Yep. Big test. It's one thing to shutdown the Dodgers once, but they have recent at-bats against Irvin now and hall of famers in their lineup. If Irvin pitches well again against that lineup, that would further legitimize him. Am a little nervous that the Dodgers get to him tonight, but Irvin's stuff is filthy.

Would a play just on who’s going to win the first five innings be a smarter way to go about it
 
Would a play just on who’s going to win the first five innings be a smarter way to go about it
Good angle.

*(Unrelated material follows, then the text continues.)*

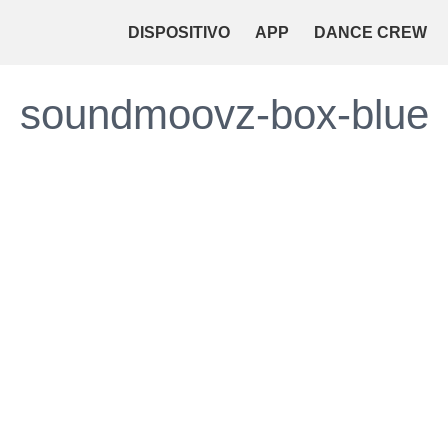
DISPOSITIVO
APP
DANCE CREW
soundmoovz-box-blue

The Nats torched a big part of their bullpen last night when they couldn't hold on to a 1-0 leading heading into the 7th. Also, right now, the Nats have no left-handed relievers, which is incredible. The Dodgers have so many dominant left-handed hitters (Ohtani, Freeman, Muncy, Outman - who got the key hit last night against a RH reliever) that a foreeeable scenario is the Nats blowing another late inning lead. The thing is the Dodgers starter is a rookie making his second start, Landon Knack (the Nats beat him last week), the Nats now have that experience to further go to school on him.